Layer 3: Sealed Runtime
Give every container its own locked box — and put the dangerous ones inside a second box inside that.
What this layer does
By the time a container actually runs, Layers 1 and 2 have hardened the host OS and locked down the Kubernetes control plane. This layer seals the runtime — the moment code inside a container starts executing. It answers one question: if an attacker gets code execution inside a container, how much damage can they do before hitting a wall?
The answer is: very little. We layer four independent controls on top of each other. All four apply to every pod, all the time. High-risk workloads get a fifth control — a software or hardware sandbox — that doubles the wall.
Think of a container like a rented office in a skyscraper. Without this layer, the tenant can wander into the server room if they find an unlocked door. This layer: locks every door, removes the skeleton key, puts the tenant in a glass box they can’t leave, and for the really sketchy tenants, moves them into a separate building with its own security guards.
The baseline every pod gets
These five controls are not opt-in. They apply cluster-wide, to every container, automatically.
1. Pod Security Admission: the admission gate
Before any pod starts, Kubernetes checks whether its configuration meets the restricted standard. If it does not comply, the cluster refuses to run it. This is the enforcement point — nothing unsafe gets through the gate.
The restricted policy is the bouncer at the door. It checks a list: no root, no extra privileges, read-only filesystem, no dangerous host access. If your pod spec doesn’t comply, it doesn’t get in.
The restricted profile requires, at minimum:
runAsNonRoot: trueallowPrivilegeEscalation: falsecapabilities.drop: [ALL]- A seccomp profile (RuntimeDefault or a custom tight one)
readOnlyRootFilesystem: true- No
hostPath,hostPID,hostIPC, orhostNetwork
Apply the restricted label to every namespace that runs workloads:
apiVersion: v1
kind: Namespace
metadata:
name: my-app
labels:
pod-security.kubernetes.io/enforce: restricted
pod-security.kubernetes.io/enforce-version: v1.36
pod-security.kubernetes.io/audit: restricted
pod-security.kubernetes.io/warn: restricted
System namespaces (kube-system, kube-public) cannot comply with restricted — they legitimately run privileged infrastructure. Apply audit and warn modes there so you get visibility without breaking the cluster.

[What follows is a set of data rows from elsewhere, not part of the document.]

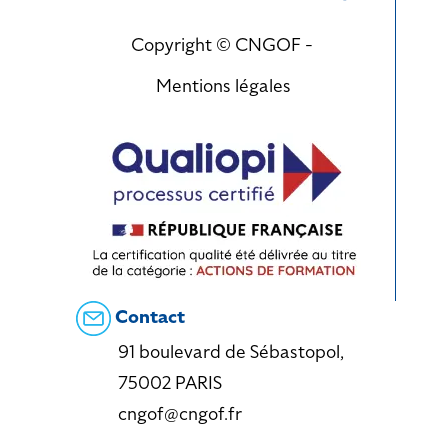
Copyright © CNGOF -
Mentions légales
Contact
91 boulevard de Sébastopol,
75002 PARIS
cngof@cngof.fr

2. Seccomp RuntimeDefault: shrinking the system call surface
Every program running inside a container talks to the host operating system using system calls — requests like “open this file”, “create a network socket”, “launch a new process”. Linux has over 400 of them. Many of the most dangerous ones (ptrace, keyctl, personality, raw socket creation) are never needed by typical applications.
Seccomp is a Linux kernel feature that filters system calls. The RuntimeDefault profile (defined by containerd) blocks approximately 50 dangerous ones while allowing everything a normal application needs.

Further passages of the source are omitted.